Random Reflections of a Distorted Moment
I increasingly find myself entertaining this thought: How could anyone be so immovably incredulous in the face of a defeat, so certain even in advance that defeat would in itself be evidence of cheating — unless he believed with some reason that he already had the game rigged in his favor, such that a loss could only mean “something went horribly wrong”?
A student mentioned to me the other day that she had been in the library reading books about Henri Matisse and J.S. Bach. I commented, “Both are interesting, but I choose Bach. The world would not change significantly if Matisse were removed from it, but it would not be this world at all without Bach.”
Income inequality, related to the so-called “gap between the rich and the poor,” is a real political problem only to the extent that the disparity is permanent, individualized (i.e., pertains not to statistical averages but to particular humans), and irreversible — both in practical reality and in popular perception. The progressive left is determined to foster that popular perception as a means of promoting the conditions that would establish the practical reality. The progressive right comes at it from the opposite end. They meet in the middle.
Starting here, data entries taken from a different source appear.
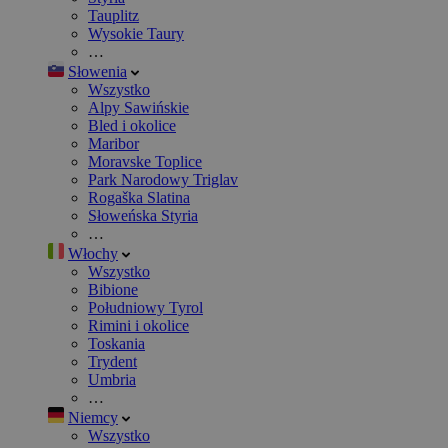
Tauplitz
Wysokie Taury
…
Słowenia
Wszystko
Alpy Sawińskie
Bled i okolice
Maribor
Moravske Toplice
Park Narodowy Triglav
Rogaška Slatina
Słoweńska Styria
…
Włochy
Wszystko
Bibione
Południowy Tyrol
Rimini i okolice
Toskania
Trydent
Umbria
…
Niemcy
Wszystko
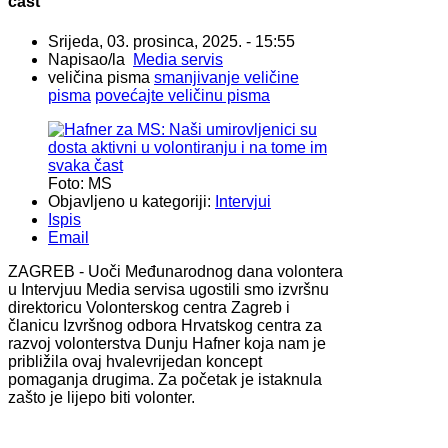
čast
Srijeda, 03. prosinca, 2025. - 15:55
Napisao/la
Media servis
veličina pisma
smanjivanje veličine
pisma
povećajte veličinu pisma
Foto: MS
Objavljeno u kategoriji:
Intervjui
Ispis
Email
ZAGREB - Uoči Međunarodnog dana volontera
u Intervjuu Media servisa ugostili smo izvršnu
direktoricu Volonterskog centra Zagreb i
članicu Izvršnog odbora Hrvatskog centra za
razvoj volonterstva Dunju Hafner koja nam je
približila ovaj hvalevrijedan koncept
pomaganja drugima. Za početak je istaknula
zašto je lijepo biti volonter.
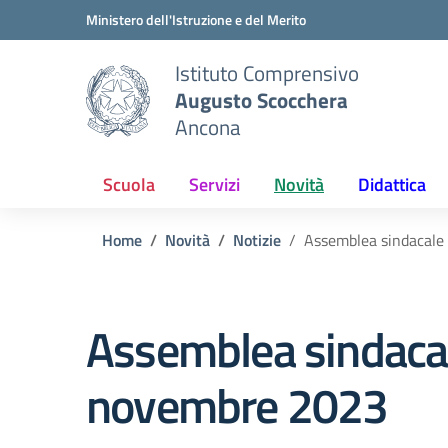
Vai ai contenuti
Vai al menu di navigazione
Vai al footer
Ministero dell'Istruzione e del Merito
Istituto Comprensivo
Augusto Scocchera
Ancona
Scuola
Servizi
Novità
Didattica
Home
Novità
Notizie
Assemblea sindacal
Assemblea sindaca
novembre 2023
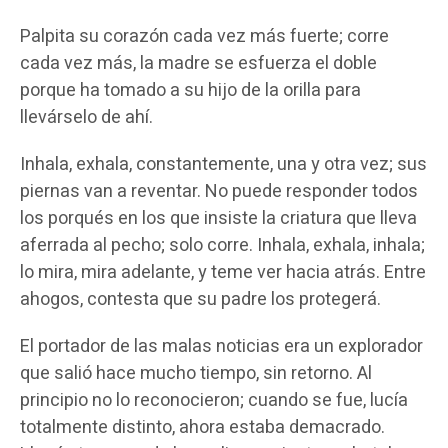
Palpita su corazón cada vez más fuerte; corre
cada vez más, la madre se esfuerza el doble
porque ha tomado a su hijo de la orilla para
llevárselo de ahí.
Inhala, exhala, constantemente, una y otra vez; sus
piernas van a reventar. No puede responder todos
los porqués en los que insiste la criatura que lleva
aferrada al pecho; solo corre. Inhala, exhala, inhala;
lo mira, mira adelante, y teme ver hacia atrás. Entre
ahogos, contesta que su padre los protegerá.
El portador de las malas noticias era un explorador
que salió hace mucho tiempo, sin retorno. Al
principio no lo reconocieron; cuando se fue, lucía
totalmente distinto, ahora estaba demacrado.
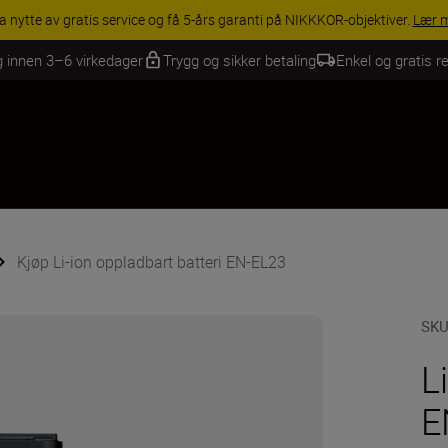
a nytte av gratis service og få 5-års garanti på NIKKKOR-objektiver.
Lær 
g innen 3–6 virkedager
Trygg og sikker betaling
Enkel og gratis re
Kjøp Li-ion oppladbart batteri EN-EL23
SK
L
E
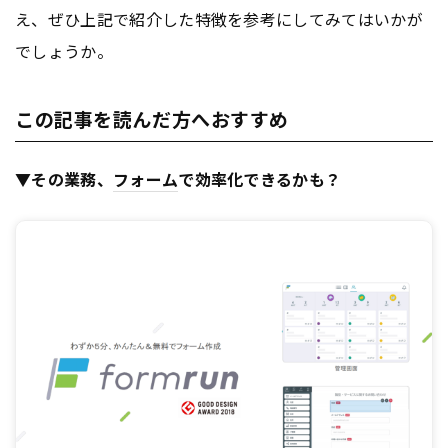
え、ぜひ上記で紹介した特徴を参考にしてみてはいかが
でしょうか。
この記事を読んだ方へおすすめ
▼その業務、
フォーム
で効率化できるかも？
Without writing, we would have no recognizable connection whatsoever to the great men and movements of the past. On the other hand, writing is a constant temptation to forsake our present and become distracted from the individual souls closest to us now, in favor of dreams of reaching into distant, imaginary futures. Socrates and Jesus, without whom we would not be us — but about whom we would know nothing at all but for the miracle of great writing — famously and deliberately did not write, a biographical fact which holds the key to so much of what made them great and influential. They thus embody, more than any other men, the eternal paradox of writing and civilization.